Task description: Give back every record below in full and exactly, but without a single image.

----

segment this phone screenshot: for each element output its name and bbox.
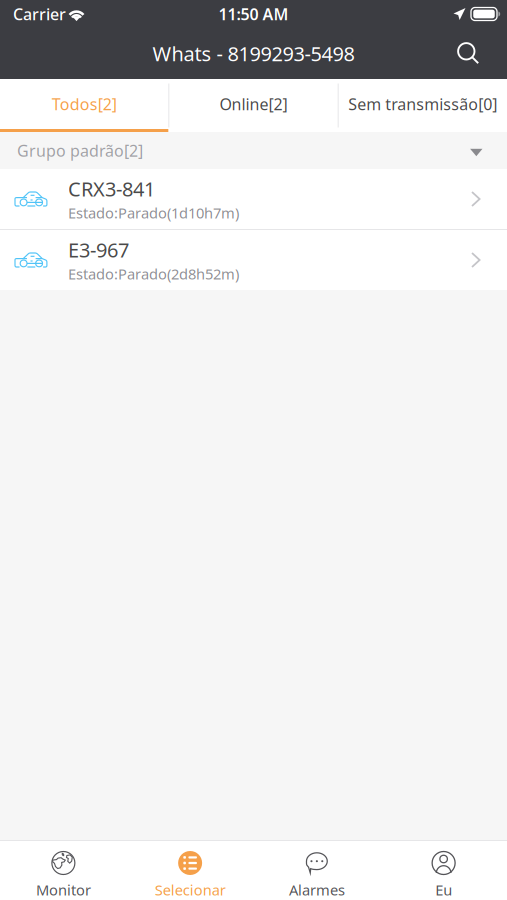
button[interactable]: Sem transmissão[0] (339, 79, 507, 132)
staticText: Whats - 8199293-5498 (152, 40, 354, 67)
staticText: Grupo padrão[2] (17, 140, 143, 161)
button[interactable]: Grupo padrão[2] (0, 132, 507, 169)
staticText: Estado:Parado(2d8h52m) (68, 264, 239, 284)
button[interactable]: E3-967 (0, 230, 507, 290)
button[interactable]: Search (441, 29, 507, 78)
button[interactable]: CRX3-841 (0, 169, 507, 229)
button[interactable]: Monitor (0, 841, 127, 900)
button[interactable]: Alarmes (254, 841, 380, 900)
staticText: CRX3-841 (68, 176, 155, 202)
staticText: Sem transmissão[0] (348, 93, 497, 115)
staticText: Estado:Parado(1d10h7m) (68, 203, 239, 222)
staticText: E3-967 (68, 236, 129, 263)
staticText: 11:50 AM (218, 3, 288, 25)
staticText: Carrier (13, 3, 66, 25)
staticText: Monitor (36, 880, 91, 900)
staticText: Todos[2] (52, 93, 117, 115)
staticText: Online[2] (220, 93, 288, 115)
button[interactable]: Eu (380, 841, 507, 900)
button[interactable]: Online[2] (169, 79, 338, 132)
staticText: Alarmes (289, 880, 345, 900)
button[interactable]: Todos[2] (0, 79, 168, 132)
button[interactable]: Selecionar (127, 841, 254, 900)
staticText: Selecionar (155, 880, 226, 900)
staticText: Eu (435, 880, 452, 900)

----

Response box:
segment this phone screenshot: for each element output its name and bbox.
button[interactable]: Sem transmissão[0] (339, 79, 507, 132)
staticText: Whats - 8199293-5498 (152, 40, 354, 67)
staticText: Grupo padrão[2] (17, 140, 143, 161)
button[interactable]: Grupo padrão[2] (0, 132, 507, 169)
staticText: Estado:Parado(2d8h52m) (68, 264, 239, 284)
button[interactable]: E3-967 (0, 230, 507, 290)
button[interactable]: Search (441, 29, 507, 78)
button[interactable]: CRX3-841 (0, 169, 507, 229)
button[interactable]: Monitor (0, 841, 127, 900)
button[interactable]: Alarmes (254, 841, 380, 900)
staticText: CRX3-841 (68, 176, 155, 202)
staticText: Sem transmissão[0] (348, 93, 497, 115)
staticText: Estado:Parado(1d10h7m) (68, 203, 239, 222)
staticText: E3-967 (68, 236, 129, 263)
staticText: 11:50 AM (218, 3, 288, 25)
staticText: Carrier (13, 3, 66, 25)
staticText: Monitor (36, 880, 91, 900)
staticText: Todos[2] (52, 93, 117, 115)
staticText: Online[2] (220, 93, 288, 115)
button[interactable]: Eu (380, 841, 507, 900)
button[interactable]: Online[2] (169, 79, 338, 132)
staticText: Alarmes (289, 880, 345, 900)
button[interactable]: Todos[2] (0, 79, 168, 132)
button[interactable]: Selecionar (127, 841, 254, 900)
staticText: Selecionar (155, 880, 226, 900)
staticText: Eu (435, 880, 452, 900)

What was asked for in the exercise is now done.